Quella notte, infatti, i discepoli non presero nulla; ma quando arriva l’alba, alla nascita del sole, Gesù sta sulla riva e chiede: figlioli, non avete preso niente? Ma i discepoli non riconoscono il Signore, perché siamo noi, perché se non c’è la fede Gesù non lo riconosci e nemmeno loro senza fede possono riconoscerlo. Se non c’è un’esperienza di fede, il Risorto non lo riconosci. Pietro e gli altri non lo riconoscono, però intuiscono qualcosa e Gesù dice loro: gettate le reti nella parte destra della barca e troverete i pesci. Cosa c’è di più antipatico di uno straniero che viene a insegnarti il tuo lavoro? Noi lo facciamo anche con Dio: non vogliamo che ci dica come funziona la vita e piuttosto gli diamo tutte le colpe se le cose non vanno. Ma quella volta i discepoli gettarono la rete e presero talmente tanti pesci che a momenti si spezzava la rete: ne presero 153, che è un numero simbolico, perché significa tutto il popolo (150) e in più il 3, numero della perfezione, a dire che nessun pesce è fuggito.

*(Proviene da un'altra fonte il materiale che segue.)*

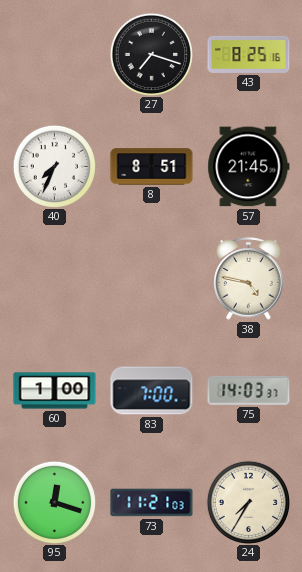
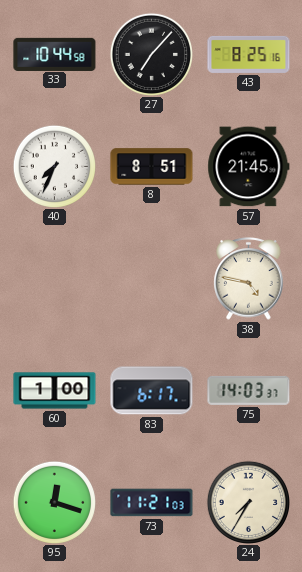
33: none -> 10:44
27: 7:18 -> 7:07
83: 7:00 -> 6:17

Il Padre vuole che niente vada perduto, ma bisogna gettare la rete, perché i pesci non vengono da soli. E vedendo una pesca così abbondante, Giovanni dice: è il Signore! Pietro non capisce nulla e arrivano alla terra e Gesù è lì, perché Gesù è già nel regno, mentre noi siamo sulla barchetta e stiamo andando lì e quando arrivano trovano un fuoco col pesce e il pane: Gesù ha preparato da mangiare, ma chiede di portargli il pesce, di portargli il frutto delle loro fatiche. Oggi, nella nostra Messa, il pane lo mette Gesù, ma noi dovremmo portare il frutto delle nostre fatiche: com’è andata la nostra giornata? Abbiamo fatto un po’ di bene, abbiamo avuto un po’ di speranza, un po’ di gioia, abbiamo fatto un gesto di perdono, un gesto di carità? E se non c’è niente, comunque c’è Gesù, c’è questa Messa, c’è questa Parola. E infatti a quel punto nessuno chiese a Gesù chi fosse, perché sapevano bene che era il Signore: venendo al pane preparato da Gesù si riconosce Gesù, stando invece lontano dal fuoco che accende il Maestro non si può riconoscerlo. Come si fa a stare lontani e pensare di essere cristiani?